There is something of an irony here, in that the start of Nanette relies on the very kind of comedy its creator denounces. Later, Gadsby will say she no right to spread anger because it leads to blind rage – at the end of the angriest monologue I have ever heard in a stand-up routine. At first glance Gadsby oscillating between invoking anger and speaking against its use could feel like hypocrisy, but even her lighter material (i.e. a bit about babies in headbands) reveals the show is built around contradictions, which she ingeniously digs into. She also shares culpability with the audience, making us partly responsible for the impact of her own material. Gadsby coaxes us into laughter and drives us to anger, before gently reprimanding us for laughing and schooling us about the cost of being angry.

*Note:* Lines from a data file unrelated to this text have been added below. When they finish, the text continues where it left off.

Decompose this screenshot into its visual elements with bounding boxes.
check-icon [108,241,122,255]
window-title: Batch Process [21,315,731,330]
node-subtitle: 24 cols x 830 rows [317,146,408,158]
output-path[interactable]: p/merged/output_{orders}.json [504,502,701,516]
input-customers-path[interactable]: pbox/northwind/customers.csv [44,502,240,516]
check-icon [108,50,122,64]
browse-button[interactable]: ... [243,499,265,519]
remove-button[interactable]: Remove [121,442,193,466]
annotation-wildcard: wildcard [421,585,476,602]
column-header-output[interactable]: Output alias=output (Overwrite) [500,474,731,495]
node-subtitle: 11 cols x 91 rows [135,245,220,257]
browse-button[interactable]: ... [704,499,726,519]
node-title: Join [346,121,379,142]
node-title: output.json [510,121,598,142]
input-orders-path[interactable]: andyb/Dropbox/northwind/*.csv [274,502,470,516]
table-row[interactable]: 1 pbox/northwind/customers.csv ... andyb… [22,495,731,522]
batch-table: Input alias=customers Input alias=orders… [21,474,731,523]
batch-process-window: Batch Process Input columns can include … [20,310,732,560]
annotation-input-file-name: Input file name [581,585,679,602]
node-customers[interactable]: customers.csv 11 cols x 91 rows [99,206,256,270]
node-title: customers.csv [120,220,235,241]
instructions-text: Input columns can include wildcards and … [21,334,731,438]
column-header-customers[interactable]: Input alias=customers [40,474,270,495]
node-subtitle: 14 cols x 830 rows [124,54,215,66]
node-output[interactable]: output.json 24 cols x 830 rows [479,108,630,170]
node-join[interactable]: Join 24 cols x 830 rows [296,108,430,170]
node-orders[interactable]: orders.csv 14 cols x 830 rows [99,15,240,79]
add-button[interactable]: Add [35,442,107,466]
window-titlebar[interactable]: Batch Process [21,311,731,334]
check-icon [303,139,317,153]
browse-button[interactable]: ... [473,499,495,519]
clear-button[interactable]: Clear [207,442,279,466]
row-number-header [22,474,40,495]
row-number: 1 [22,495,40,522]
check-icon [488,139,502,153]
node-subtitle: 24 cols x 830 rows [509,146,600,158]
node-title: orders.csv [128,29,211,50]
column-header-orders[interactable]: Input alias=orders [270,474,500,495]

Gadsby reveals the true target of her material: not just the patriarchy, but its biggest beneficiaries: straight white men.
A bit about what she considers the weirdness of gendering babies leads to analysis of the colour blue, demonstrating Gadsby’s knack for spotting contradictions – the kind all around us in daily life, so rooted in our ‘normal’ experience that they have turned virtually invisible. Innocuous observations about how blue is a calming colour, and yet the hottest part of the flame, get pushed aside when – about 25 minutes in – Gadsby reveals the true target of her material: not just the patriarchy, but specifically its biggest beneficiaries: straight white men.
On this subject she is unequivocal and brutal. The performer lays – occasionally with caveats – blame at the feet of straight white men for most of society’s ills. In an alternate world, and perhaps at some point in the future, the term ‘straight white guy’, used the way Gadsby does, would be accepted as a pejorative based on a person’s skin colour and sexual orientation. Here and now, it is a way of criticising the dominant power structure. So when Gadsby jokes about straight white blokes for the first time in history being ‘a sub category of human’ she is by anybody’s definition punching up.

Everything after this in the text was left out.